All this current talk of little brothers really had me thinking about a recent revelation I had with mine.
I've never been close with my little brother or any of my brothers for that matter as some of you already know. To get this news really took me by surprise but my little brother came out to me. He's currently twenty four now to give you a idea of the kind of relationship we've had for each other. Pretty sad I know.
Yet at the same time I get this overwhelming feeling of just being straight up relieved. The kind where you go on for so long not having a simple solution but when it finally does come around you just sit back and go "OOOOOH!". All is suddenly explained and for once it actually makes sense. What I'm getting at is what I refer to as the dominoe effect.
When I was struggling with my own sexuality I used people to advantage to cover my own insecurities. We had one kid at my school who was pretty much a open flaming homo. The guy carried a purse and answered to the name Bo. In this day and age that's not a big deal. When you backtrack about thirteen years ago in a school setting of rednecks versus the blacks with skater kids on the sidelines it suddenly is a big deal. I admit I'm ashamed I allowed myself to get caught up in the typical gay bashing of the kid. At first I thought it was just me trying to fit in to not alienate myself from the norm. Little did I know I was just using the kid to hide from myself.

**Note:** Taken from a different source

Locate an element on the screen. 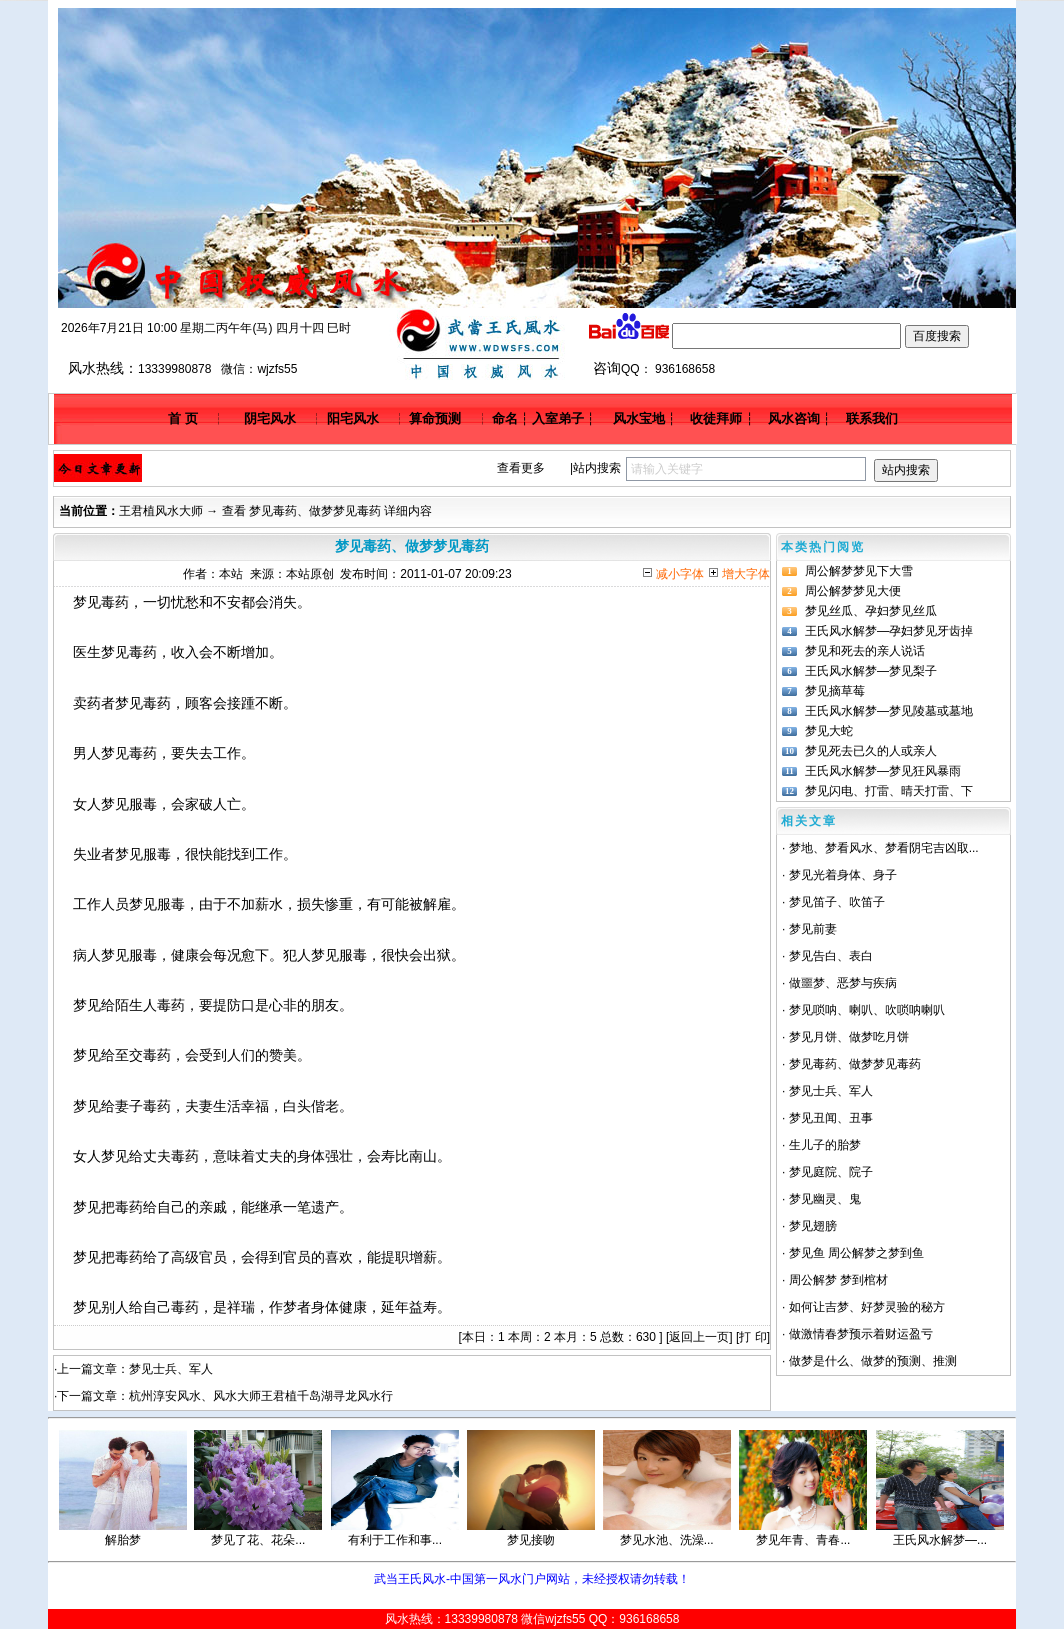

Now of course this very post wouldn't exist if I didn't eventually move past all of that garbage. When I did come out though my little brother especially took it hard. It was like looking in a mirror at that kid who used to openly gay bash the one known as Bo. Hurt doesn't even begin to describe what I was feeling but at the same time I felt I deserved it for my past actions. My family as a whole moved on for many years not wanting anything to do with me once they knew the real me.
You could argue that time heals all wounds and in this case you would be correct. There's more details to this mind you but I don't feel like it's my business to air out my little brother's private history. What I will share is a few weeks ago he did open up communication with me after all these years. Not only did he tell me he's gay but he apologized for everything. The open gay bashing, exposing my deepest secret (diapers) to our friends/neighbors, and the time he found my stash. I have to say out of everything he ever did to me when he found my secret hiding spot and tampered with it ...the little sanity I had left was destroyed. It was one thing to find it but to take sharpie markers to my diapers and write shit like FREAK!, etc over it really affected me over the years. He claimed at the time he thought he was helping me and when I thought about it further I'm sure it wasn't any easier for him to understand why I was the way I was. Like I told him, I didn't understand it at the time so to expect him to makes us both blind hypocrites. It was just one of those unfortunate situations where you couldn't win unless you had age, maturity, and wisdom already on your side.
Regardless of everything I told him I'm always here for him, even if he wasn't gay it would make no difference to me. You're my brother and nothing changes that.